> _Exercise data_

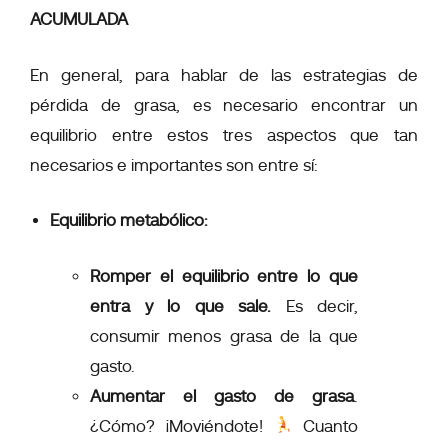
ACUMULADA
En general, para hablar de las estrategias de
pérdida de grasa, es necesario encontrar un
equilibrio entre estos tres aspectos
que tan
necesarios e importantes son entre sí:
Equilibrio metabólico:
Romper el equilibrio entre lo que
entra y lo que sale.
Es decir,
consumir menos grasa de la que
gasto.
Aumentar el gasto de grasa
.
¿Cómo? ¡
Moviéndote
!
Cuanto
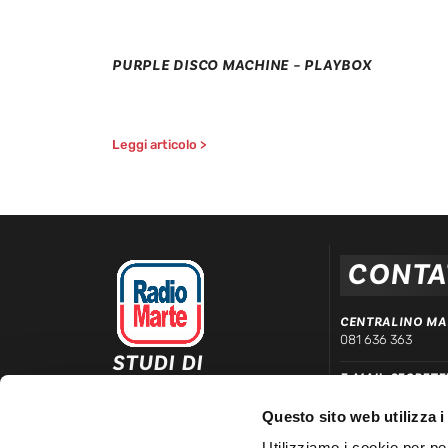
PURPLE DISCO MACHINE – PLAYBOX
Leggi articolo >
CONTA
CENTRALINO MA
081 636 363
STUDI DI
E-MAIL SEGRETE
REGISTRAZIONE ED
segreteria@radiom
EMISSIONE
Questo sito web utilizza i
Via Comunale Tavernola, 166/b
WHATSAPP DIRE
80144 – Napoli
Utilizziamo i cookie per pe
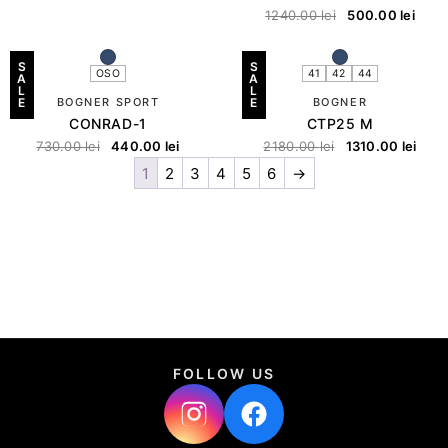
1240.00
lei
500.00
lei
S
S
OSO
41
42
44
A
A
L
L
E
BOGNER SPORT
E
BOGNER
CONRAD-1
CTP25 M
730.00
lei
440.00
lei
2180.00
lei
1310.00
lei
1
2
3
4
5
6
→
FOLLOW US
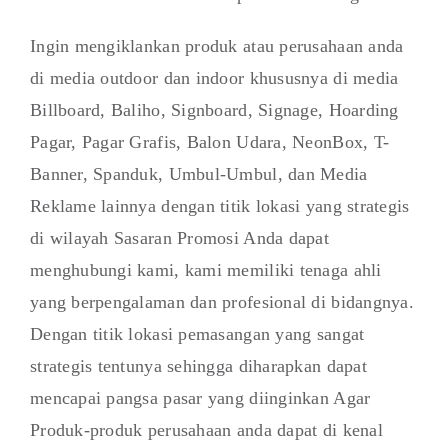
Ingin mengiklankan produk atau perusahaan anda
di media outdoor dan indoor khususnya di media
Billboard, Baliho, Signboard, Signage, Hoarding
Pagar, Pagar Grafis, Balon Udara, NeonBox, T-
Banner, Spanduk, Umbul-Umbul, dan Media
Reklame lainnya dengan titik lokasi yang strategis
di wilayah Sasaran Promosi Anda dapat
menghubungi kami, kami memiliki tenaga ahli
yang berpengalaman dan profesional di bidangnya.
Dengan titik lokasi pemasangan yang sangat
strategis tentunya sehingga diharapkan dapat
mencapai pangsa pasar yang diinginkan Agar
Produk-produk perusahaan anda dapat di kenal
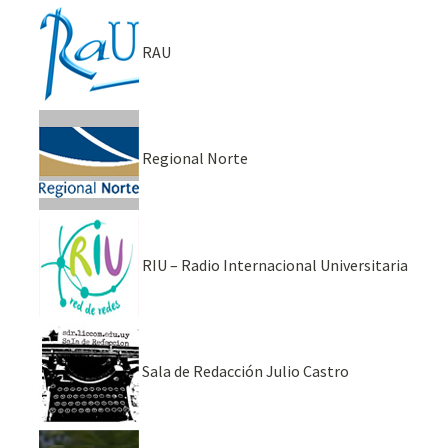
RAU
Regional Norte
RIU – Radio Internacional Universitaria
Sala de Redacción Julio Castro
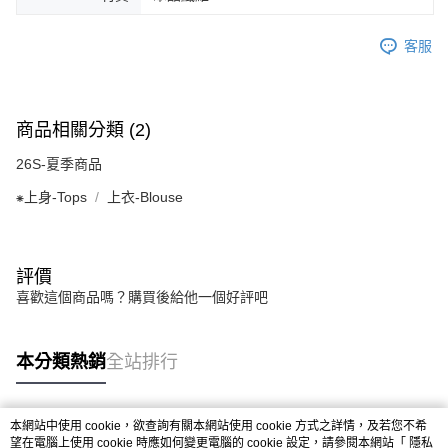
客服
商品相關分類 (2)
26S-夏季商品
⁕上身-Tops
上衣-Blouse
評價
喜歡這個商品嗎？購買後給他一個好評吧
本分類熱銷
全站排行
本網站中使用 cookie，欲查詢有關本網站使用 cookie 方式之詳情，及若您不希
熱門標籤
望在電腦上使用 cookie 時應如何變更電腦的 cookie 設定，請參閱本網站「
隱私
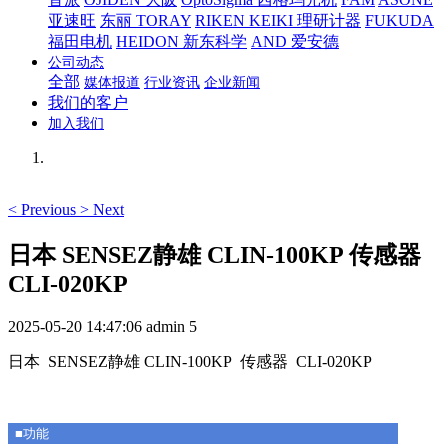
亚速旺
东丽 TORAY
RIKEN KEIKI 理研计器
FUKUDA
福田电机
HEIDON 新东科学
AND 爱安德
公司动态
全部
媒体报道
行业资讯
企业新闻
我们的客户
加入我们
<
Previous
>
Next
日本 SENSEZ静雄 CLIN-100KP 传感器
CLI-020KP
2025-05-20 14:47:06
admin
5
日本 SENSEZ静雄 CLIN-100KP 传感器 CLI-020KP
■功能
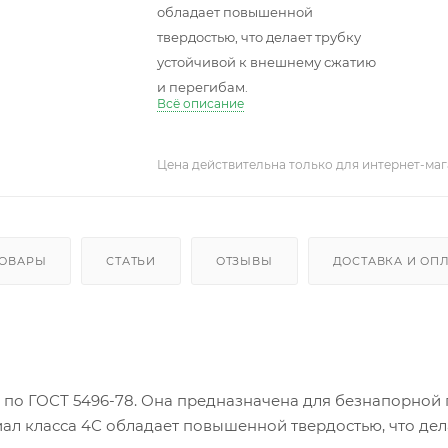
обладает повышенной
твердостью, что делает трубку
устойчивой к внешнему сжатию
и перегибам.
Всё описание
Цена действительна только для интернет-маг
ТОВАРЫ
СТАТЬИ
ОТЗЫВЫ
ДОСТАВКА И ОП
 мм по ГОСТ 5496-78. Она предназначена для безнапорной
ал класса 4С обладает повышенной твердостью, что дел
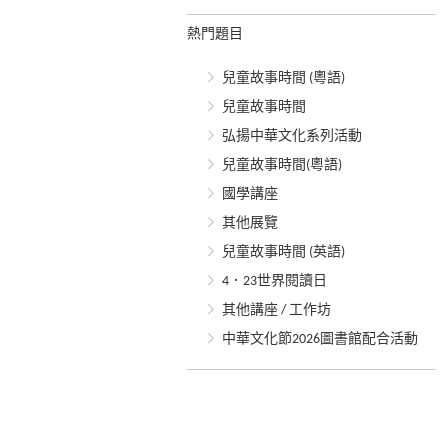
熱門題目
兒童故事時間 (粵語)
兒童故事時間
弘揚中華文化系列活動
兒童故事時間(粵語)
國學講座
其他展覽
兒童故事時間 (英語)
4．23世界閱讀日
其他講座 / 工作坊
中華文化節2026圖書館配合活動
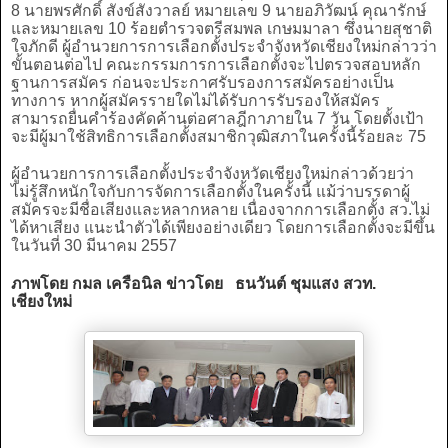
8 นายพรศักดิ์ สังข์สังวาลย์ หมายเลข 9 นายอภิวัฒน์ คุณารักษ์
และหมายเลข 10 ร้อยตำรวจตรีสมพล เกษมมาลา ซึ่งนายสุชาติ
ใจภักดี ผู้อำนวยการการเลือกตั้งประจำจังหวัดเชียงใหม่กล่าวว่า
ขั้นตอนต่อไป คณะกรรมการการเลือกตั้งจะไปตรวจสอบหลัก
ฐานการสมัคร ก่อนจะประกาศรับรองการสมัครอย่างเป็น
ทางการ หากผู้สมัครรายใดไม่ได้รับการรับรองให้สมัคร
สามารถยื่นคำร้องคัดค้านต่อศาลฎีกาภายใน 7 วัน โดยตั้งเป้า
จะมีผู้มาใช้สิทธิการเลือกตั้งสมาชิกวุฒิสภาในครั้งนี้ร้อยละ 75
ผู้อำนวยการการเลือกตั้งประจำจังหวัดเชียงใหม่กล่าวด้วยว่า
ไม่รู้สึกหนักใจกับการจัดการเลือกตั้งในครั้งนี้ แม้ว่าบรรดาผู้
สมัครจะมีชื่อเสียงและหลากหลาย เนื่องจากการเลือกตั้ง สว.ไม่
ได้หาเสียง แนะนำตัวได้เพียงอย่างเดียว โดยการเลือกตั้งจะมีขึ้น
ในวันที่ 30 มีนาคม 2557
ภาพโดย กมล เครือนิล ข่าวโดย ธนวันต์ ชุมแสง สวท.
เชียงใหม่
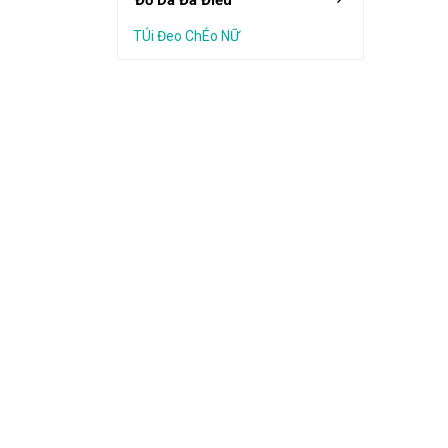
Đồ Da Đà Điểu
TÚi Đeo ChÉo NỮ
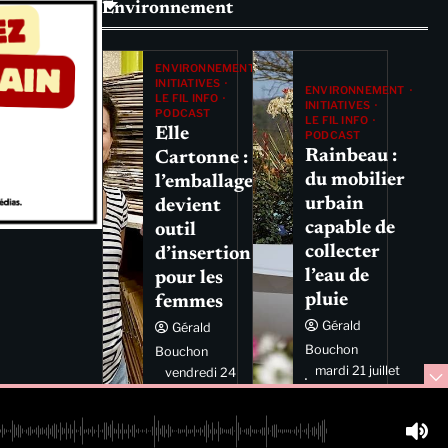
Environnement
ENVIRONNEMENT
INITIATIVES
ENVIRONNEMENT
LE FIL INFO
INITIATIVES
PODCAST
LE FIL INFO
Elle
PODCAST
Rainbeau :
Cartonne :
du mobilier
l’emballage
urbain
devient
capable de
outil
collecter
d’insertion
l’eau de
pour les
pluie
femmes
Gérald
Gérald
Bouchon
Bouchon
mardi 21 juillet
vendredi 24
2026 11:44
juillet 2026
11:29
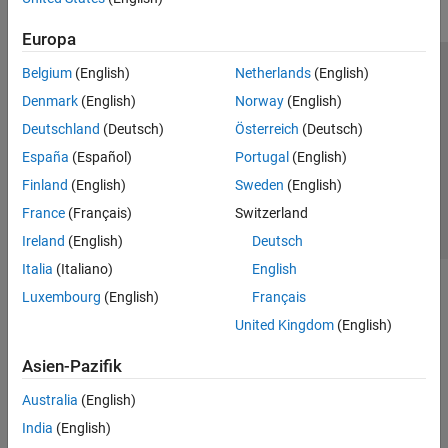
Europa
Belgium
(English)
Netherlands
(English)
Trust Center
Handelsmarken
Datenschutz-Richtlinien
Denmark
(English)
Norway
(English)
Datendiebstahl verhindern
Status von Anwendungen
Kontakt
Deutschland
(Deutsch)
Österreich
(Deutsch)
© 1994-2026 The MathWorks, Inc.
España
(Español)
Portugal
(English)
Finland
(English)
Sweden
(English)
Website auswählen
Deutschland
France
(Français)
Switzerland
Ireland
(English)
Deutsch
Italia
(Italiano)
English
Luxembourg
(English)
Français
United Kingdom
(English)
Asien-Pazifik
Australia
(English)
India
(English)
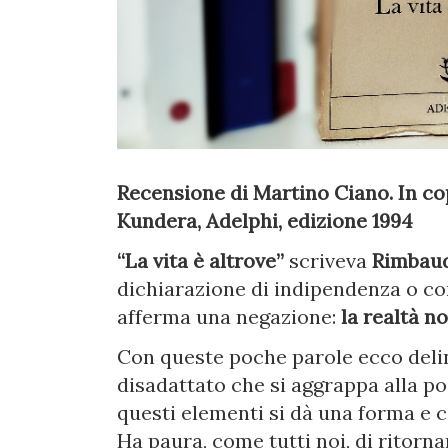
Recensione di Martino Ciano. In cop
Kundera, Adelphi, edizione 1994
“La vita è altrove”
scriveva
Rimbau
dichiarazione di indipendenza o co
afferma una negazione:
la realtà n
Con queste poche parole ecco delin
disadattato che si aggrappa alla poe
questi elementi si dà una forma e 
Ha paura, come tutti noi, di ritorn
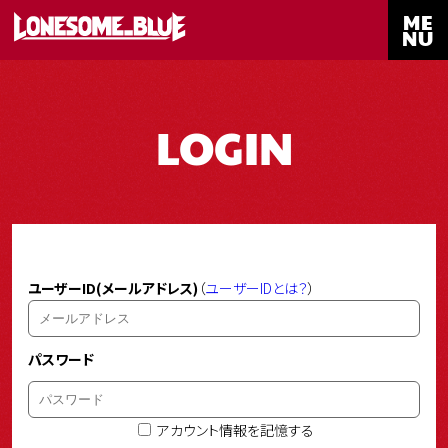
ME
NU
LOGIN
ユーザーID(メールアドレス)
（
ユーザーIDとは？
）
パスワード
アカウント情報を記憶する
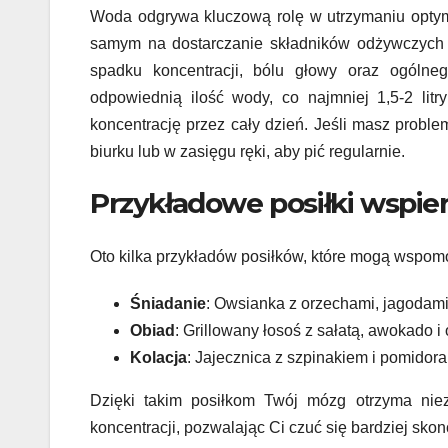
Woda odgrywa kluczową rolę w utrzymaniu optym
samym na dostarczanie składników odżywczych 
spadku koncentracji, bólu głowy oraz ogólne
odpowiednią ilość wody, co najmniej 1,5-2 lit
koncentrację przez cały dzień. Jeśli masz probl
biurku lub w zasięgu ręki, aby pić regularnie.
Przykładowe posiłki wspie
Oto kilka przykładów posiłków, które mogą wspom
Śniadanie
: Owsianka z orzechami, jagodami
Obiad
: Grillowany łosoś z sałatą, awokado i
Kolacja
: Jajecznica z szpinakiem i pomidoram
Dzięki takim posiłkom Twój mózg otrzyma nie
koncentracji, pozwalając Ci czuć się bardziej sko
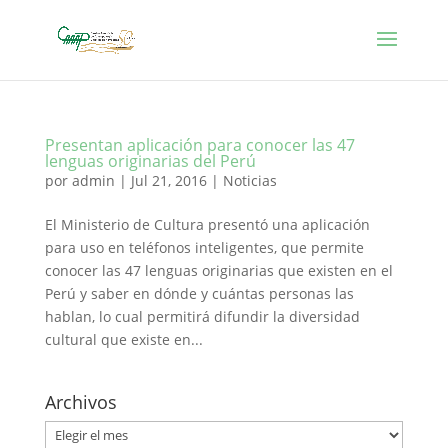
Presentan aplicación para conocer las 47
lenguas originarias del Perú
por
admin
|
Jul 21, 2016
|
Noticias
El Ministerio de Cultura presentó una aplicación
para uso en teléfonos inteligentes, que permite
conocer las 47 lenguas originarias que existen en el
Perú y saber en dónde y cuántas personas las
hablan, lo cual permitirá difundir la diversidad
cultural que existe en...
Archivos
Archivos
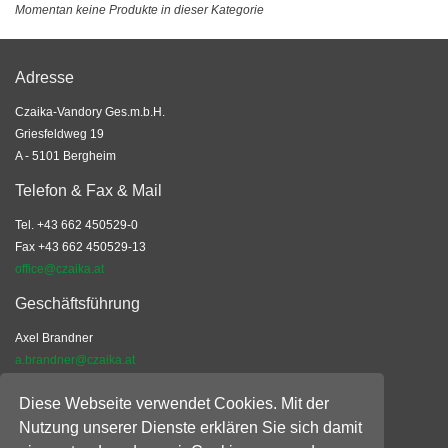
Momentan keine Produkte in dieser Kategorie
Adresse
Czaika-Vandory Ges.m.b.H.
Griesfeldweg 19
A - 5101 Bergheim
Telefon & Fax & Mail
Tel. +43 662 450529-0
Fax +43 662 450529-13
office@czaika.at
Geschäftsführung
Axel Brandner
a.brandner@czaika.at
Geschäftsdaten
Diese Webseite verwendet Cookies. Mit der
Nutzung unserer Dienste erklären Sie sich damit
UID: ATU36840102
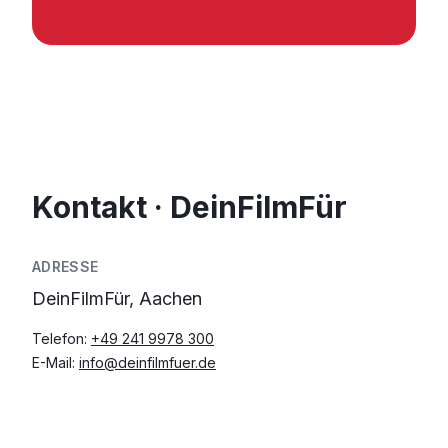
Kontakt · DeinFilmFür
ADRESSE
DeinFilmFür, Aachen
Telefon:
+49 241 9978 300
E-Mail:
info@deinfilmfuer.de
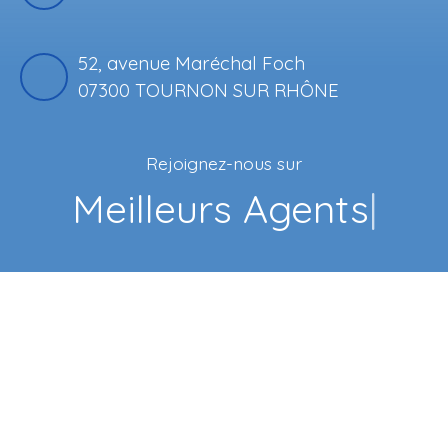
52, avenue Maréchal Foch
07300 TOURNON SUR RHÔNE
Rejoignez-nous sur
Face
|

> _What the task asks_
Copy only the lines above from the one containing "conocer las 47 lenguas" through the one containing "Fax +43 662 450529-13", both included. Leave out the pictures.

> _Solution below_
conocer las 47 lenguas originarias que existen en el
Perú y saber en dónde y cuántas personas las
hablan, lo cual permitirá difundir la diversidad
cultural que existe en...
Archivos
Archivos
Momentan keine Produkte in dieser Kategorie
Adresse
Czaika-Vandory Ges.m.b.H.
Griesfeldweg 19
A - 5101 Bergheim
Telefon & Fax & Mail
Tel. +43 662 450529-0
Fax +43 662 450529-13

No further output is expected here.